With the pictures left out, please return exactly the line holding "性原料を複数組み合わせることで、将来の原料環境の変化への対応も想定し" and each following line until the entries end.

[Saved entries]
• • • •

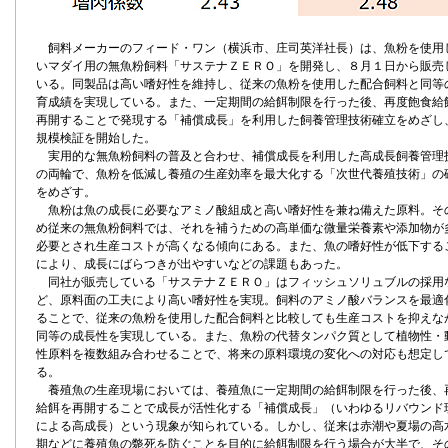
飼料メーカーのフィード・ワン（横浜市、庄司英洋社長）は、魚粉を使用
いマダイ用の無魚粉飼料「サステナＺＥＲＯ」を開発し、８月１日から販売
いる。同製品は高い嗜好性を維持し、従来の魚粉を使用した配合飼料と同等
育成績を実現している。また、一定期間の給餌制限を行った後、再度飽食給
再開することで発現する「補償成長」を利用した飼養管理技術確立をめざし
規模検証を開始した。
実用的な無魚粉飼料の普及と合わせ、補償成長を利用した高成長飼養管理
の両輪で、魚粉を低減し養殖の生産効率を最大化する「次世代養殖技術」の
をめざす。
魚粉は魚の成長に必要なアミノ酸組成と高い嗜好性を兼ね備えた原料。そ
め従来の無魚粉飼料では、それを補うための高単価な微量栄養素や添加物が
必要とされ生産コストが高くなる傾向にある。また、魚の嗜好性が低下する
により、成長にばらつきが出やすいなどの課題もあった。
同社が販売している「サステナＺＥＲＯ」はフィッシュソリュブルの採用
ど、原料面の工夫により高い嗜好性を実現。飼料のアミノ酸バランスを最適
ることで、従来の魚粉を使用した配合飼料と比較しても生産コストを抑えな
同等の成長性を実現している。また、魚粉の代替タンパク質として植物性・
性原料を複数組み合わせることで、将来の原料環境の変化への対応も想定し
る。
養殖魚の生産現場においては、養殖魚に一定期間の給餌制限を行った後、
給餌を再開することで成長が活性化する「補償成長」（いわゆるリバウンド
による高成長）という現象が知られている。しかし、従来は赤潮や夏場の高
期などに養殖魚の斃死を防ぐことを目的に給餌制限を行う場合が大半で、そ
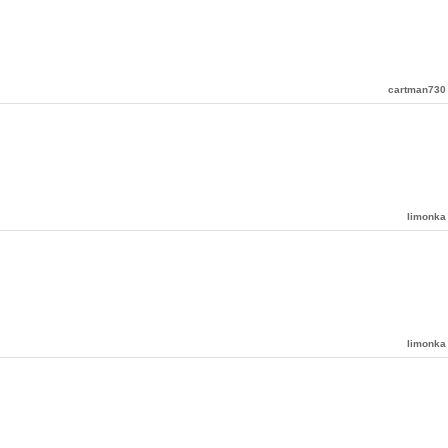
cartman730
limonka
limonka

• • • •

__RESPONSE__:
性原料を複数組み合わせることで、将来の原料環境の変化への対応も想定し
る。
養殖魚の生産現場においては、養殖魚に一定期間の給餌制限を行った後、
給餌を再開することで成長が活性化する「補償成長」（いわゆるリバウンド
による高成長）という現象が知られている。しかし、従来は赤潮や夏場の高
期などに養殖魚の斃死を防ぐことを目的に給餌制限を行う場合が大半で、そ
cartman730
limonka
limonka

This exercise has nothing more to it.